Emiten BUMN yang bergerak di bisnis EBT, PT Pertamina Geothermal Energy Tbk (PGEO) akan menerbitkan surat utang baru senilai US$ 500 juta atau sekitar Rp 7,50 triliun.
Dana hasil penerbitan obligasi tersebut akan digunakan untuk membiayai proyek pembangunan pembangkit listrik tenaga geothermal demi mencapai kapasitas terpasang 1 Gigawatt (GW) dalam dua tahun ke depan.
Saat ini, kapasitas terpasang yang dikelola sendiri oleh PGE mencapai 672 Megawatt (MW), sehingga masih ada gap sebesar 340 MW.
"Rata-rata powerplant geothermal membutuhkan investasi US$ 3 juta per megawatt, maka akan membutuhkan belanja modal US$ 1 miliar," kata Direktur Keuangan PGEO, Nelwin Aldriansyah kepada media di Jakarta, Rabu (26/7).
Menurut Nelwin, pada tahap awal, perusahaan akan menggunakan sebagian perolehan dana hasil IPO yang siap digunakan sebesar US$ 450 juta atau setara Rp 6,75 triliun. Perusahaan, meraup dana IPO senilai Rp 9,06 triliun yang sekitar US$ 25 juta telah digunakan untuk belanja modal dan US$ 100 juta untuk membayar utang.
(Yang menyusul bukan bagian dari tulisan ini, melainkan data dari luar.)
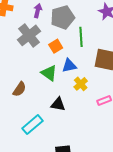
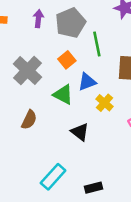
gray cross: (29, 35) -> (28, 71), moved
black triangle: (58, 104) -> (80, 132), turned 35
cyan rectangle: (33, 125) -> (53, 177), moved

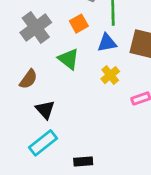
blue triangle: (87, 82) -> (107, 43), moved
black triangle: (80, 132) -> (45, 110), moved

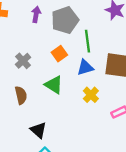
gray cross: (36, 28) -> (23, 61), size x0.6
brown semicircle: (28, 79) -> (21, 95), moved, turned -42

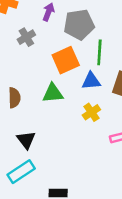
orange square: (59, 54) -> (66, 60), size x1.5
gray cross: (23, 61) -> (26, 37), moved
green triangle: (54, 85) -> (53, 93), turned -48

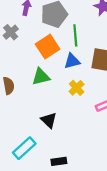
black triangle: (26, 140) -> (49, 120), moved

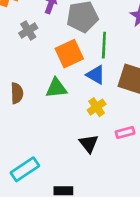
blue triangle: (72, 61) -> (96, 75), turned 36
black triangle: (49, 120) -> (89, 143), moved

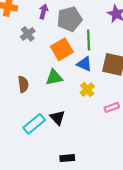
black triangle: (89, 143) -> (58, 118), moved
cyan rectangle: (25, 169) -> (34, 124), moved

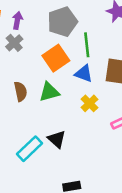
purple arrow: (44, 12) -> (17, 20), moved
brown semicircle: (23, 84) -> (21, 91), moved

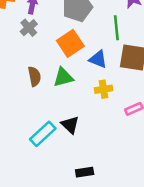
green line: (87, 45) -> (116, 28), moved
yellow cross: (89, 103) -> (103, 89), turned 35

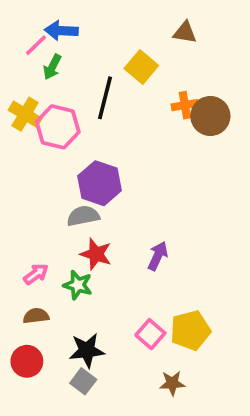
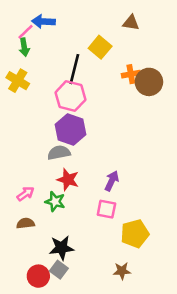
green arrow: (52, 67) -> (24, 47), moved, turned -36
pink hexagon: (58, 127) -> (70, 96), moved
pink square: (150, 334) -> (106, 209), moved, turned -30
red circle: (27, 361) -> (38, 276), moved

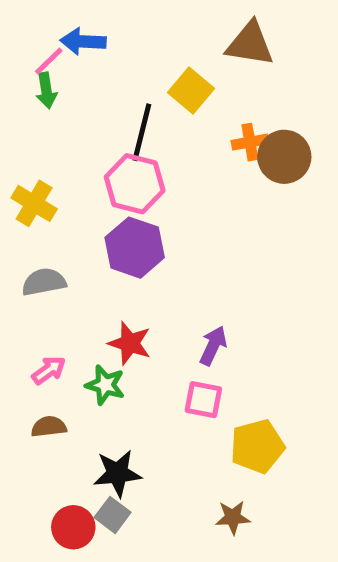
brown triangle: (131, 23) -> (250, 44), size x1.5
yellow cross: (18, 81) -> (34, 203), moved
gray semicircle: (59, 153) -> (44, 282), moved

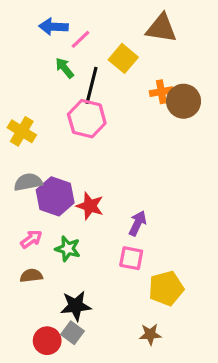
pink line: (49, 61) -> (80, 39), moved
green arrow: (46, 91) -> (65, 68), moved, turned 150
purple hexagon: (135, 248) -> (55, 196), moved
red star: (130, 343) -> (90, 206), moved

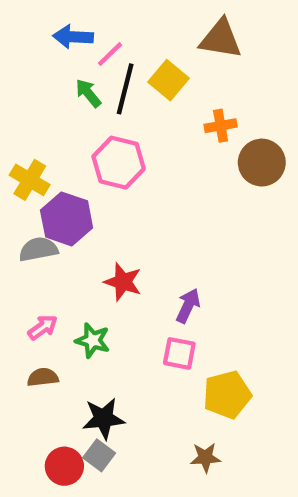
black line: (92, 85) -> (125, 89), moved
brown circle: (184, 101) -> (262, 163), moved
purple hexagon: (55, 196) -> (67, 219), moved

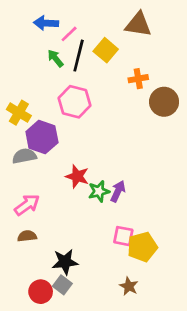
pink arrow: (43, 327) -> (27, 205), size x1.4
green star: (93, 340) -> (99, 191), moved, turned -30
pink square: (179, 353) -> (123, 236), moved
brown star: (205, 458) -> (129, 286), turned 30

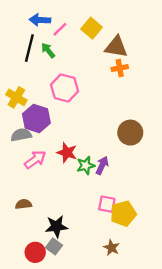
brown triangle: (138, 24) -> (116, 47), moved
yellow square: (106, 50) -> (92, 28), moved
black line: (79, 56) -> (29, 48), moved
brown circle: (164, 102) -> (130, 133), moved
pink arrow: (27, 205) -> (35, 160), moved

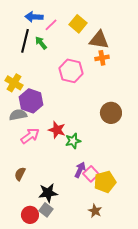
pink hexagon: (65, 88) -> (71, 71), moved
purple arrow: (102, 165) -> (80, 170), moved
brown semicircle: (23, 204) -> (20, 174), turned -56
pink square: (107, 204) -> (91, 174), turned 35

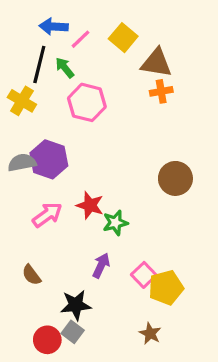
pink hexagon: (71, 71) -> (87, 102), moved
yellow cross: (14, 83) -> (22, 101), moved
gray semicircle: (18, 115) -> (22, 163), moved
purple arrow: (80, 170) -> (101, 265), moved
brown semicircle: (20, 174) -> (31, 275), turned -64

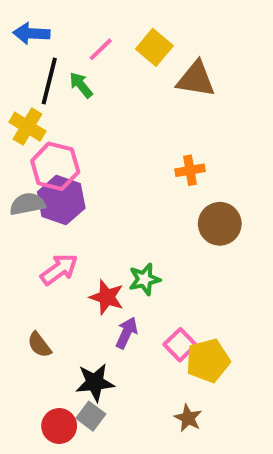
blue arrow: (54, 27) -> (31, 33), moved
orange cross: (161, 91) -> (190, 170), moved
pink hexagon: (87, 102) -> (55, 166), moved
red star: (90, 205) -> (107, 297), moved

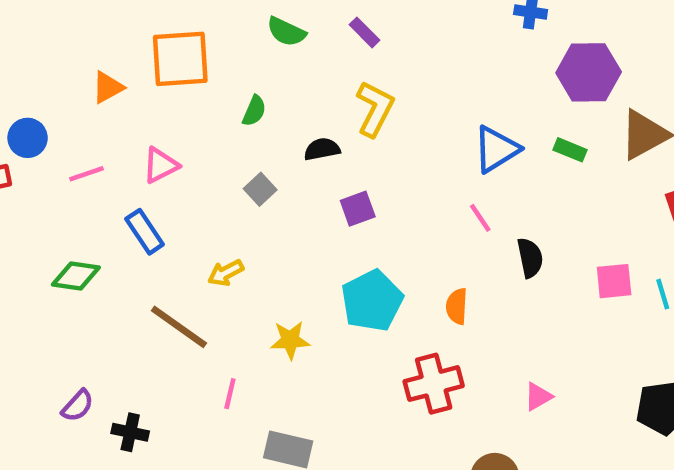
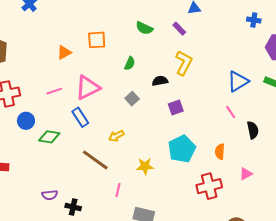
orange square: (180, 59) -> (97, 40), size x0.7
blue circle: (28, 138) -> (26, 121), moved
pink triangle: (161, 165) -> (88, 88), size x1.5
pink triangle: (538, 397) -> (246, 174), moved
purple semicircle: (78, 406) -> (50, 195), turned 42

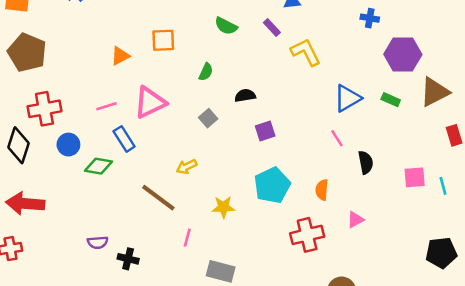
yellow L-shape: (184, 63) -> (306, 52), moved, turned -55
blue rectangle: (80, 117) -> (124, 139), moved

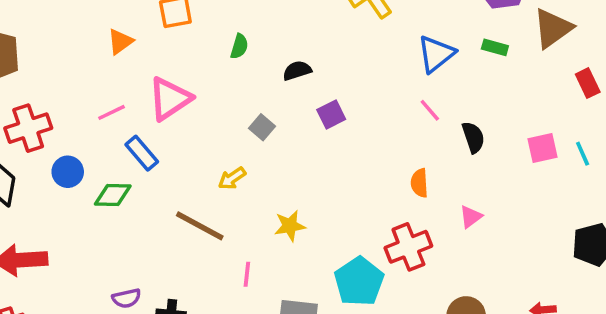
gray square: (208, 118) -> (262, 127), moved
cyan pentagon: (272, 185) -> (359, 281), moved

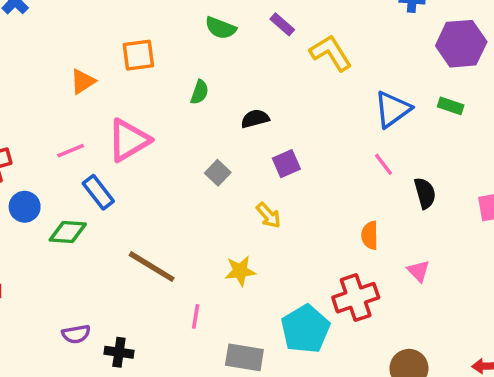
yellow arrow: (232, 178) -> (269, 215), moved, turned -100
pink triangle: (471, 217) -> (418, 271), turned -40

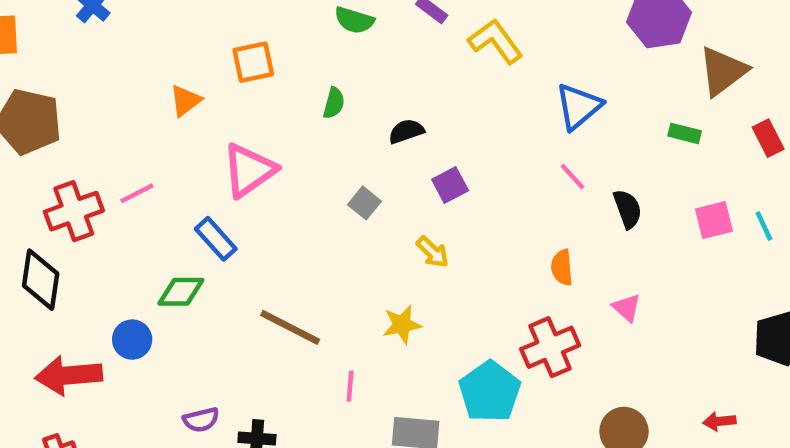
green rectangle: (451, 106) -> (685, 133), moved
pink line: (71, 151) -> (137, 193), moved
blue circle: (25, 207) -> (132, 340), moved

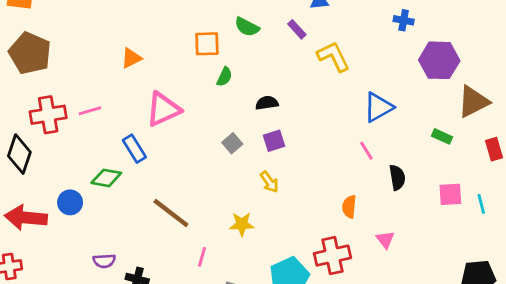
orange square: (253, 62) -> (207, 44), moved
purple square: (450, 185) -> (274, 141), moved

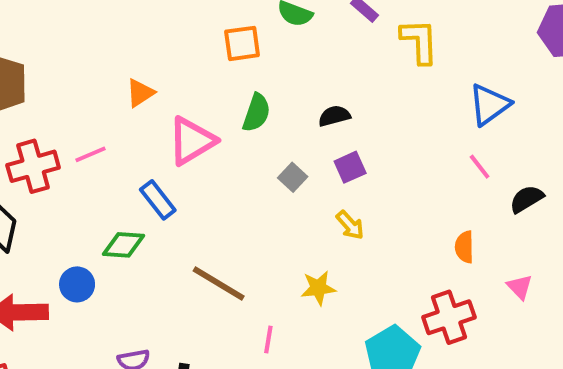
yellow L-shape: (333, 56) -> (419, 41), turned 30
orange triangle: (131, 58) -> (140, 93), moved
green semicircle: (224, 77) -> (256, 113), moved, size x1.4
black semicircle: (397, 177) -> (527, 199), turned -105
"Untuk modal pembangunan 350 MW akan menggunakan dana IPO, sisanya kekurangan US$ 500 juta akan kita kombinasikan dengan kas internal dan penerbitan utang baru," ucap Nelwin.
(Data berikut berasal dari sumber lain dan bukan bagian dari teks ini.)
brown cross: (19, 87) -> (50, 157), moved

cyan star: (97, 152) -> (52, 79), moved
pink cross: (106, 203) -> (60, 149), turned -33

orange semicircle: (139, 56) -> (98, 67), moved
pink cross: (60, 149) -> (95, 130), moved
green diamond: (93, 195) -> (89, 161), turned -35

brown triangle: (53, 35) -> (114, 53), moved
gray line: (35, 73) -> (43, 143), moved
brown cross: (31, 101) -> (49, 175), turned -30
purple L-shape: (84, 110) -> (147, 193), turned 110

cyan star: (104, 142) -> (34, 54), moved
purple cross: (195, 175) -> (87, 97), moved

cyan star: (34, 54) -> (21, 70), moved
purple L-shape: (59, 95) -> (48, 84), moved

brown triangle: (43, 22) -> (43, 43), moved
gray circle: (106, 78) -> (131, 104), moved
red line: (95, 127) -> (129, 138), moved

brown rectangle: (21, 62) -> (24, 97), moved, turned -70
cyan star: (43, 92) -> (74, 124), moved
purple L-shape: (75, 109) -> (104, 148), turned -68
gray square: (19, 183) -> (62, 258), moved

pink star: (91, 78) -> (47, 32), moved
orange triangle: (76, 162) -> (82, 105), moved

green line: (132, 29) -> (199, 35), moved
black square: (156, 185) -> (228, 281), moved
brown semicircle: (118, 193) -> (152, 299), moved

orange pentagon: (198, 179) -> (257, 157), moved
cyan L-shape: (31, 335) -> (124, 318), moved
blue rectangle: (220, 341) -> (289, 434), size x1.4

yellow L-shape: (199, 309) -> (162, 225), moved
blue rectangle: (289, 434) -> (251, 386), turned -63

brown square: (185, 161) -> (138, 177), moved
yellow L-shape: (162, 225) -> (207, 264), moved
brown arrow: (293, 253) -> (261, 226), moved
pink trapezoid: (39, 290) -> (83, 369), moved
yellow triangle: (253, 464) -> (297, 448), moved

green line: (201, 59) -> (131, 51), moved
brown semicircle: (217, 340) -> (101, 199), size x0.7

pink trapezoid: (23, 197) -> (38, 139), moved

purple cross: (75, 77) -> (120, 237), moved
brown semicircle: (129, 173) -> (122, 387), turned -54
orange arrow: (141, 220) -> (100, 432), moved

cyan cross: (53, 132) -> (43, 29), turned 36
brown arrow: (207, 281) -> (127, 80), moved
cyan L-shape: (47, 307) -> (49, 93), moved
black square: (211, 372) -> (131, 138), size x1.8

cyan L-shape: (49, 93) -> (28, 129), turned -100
Penerbitan obligasi ini diperkirakan akan dilaksanakan pada awal 2024 atau selambatnya akhir tahun 2024 nanti.
Dalam kesempatan sebelumnya, Direktur Utama PGEO, Julfi Hadi, menuturkan perseroan saat ini dalam pipeline terdapat potensi peningkatan kapasitas terpasang sebesar 710 MW.
Perseroan sudah mengidentifikasi adanya potensi penambahan kapasitas sebesar 340 MW untuk mencapai target 1 GW. Penambahan itu antara lain berasal dari pembangkit Hululais, Lumut Balai, Ulubelu dan Lahendong.
"Kami menargetkan dapat mencapai 1 Gigawatt dalam dua tahun ke depan. Distribusi proyek ada di Jawa dan Sumatera untuk mendukung dekarbonisasi," ujar Julfi kepada wartawan di Kawasan ICE BSD, Tangerang Selatan, Kamis (13/7).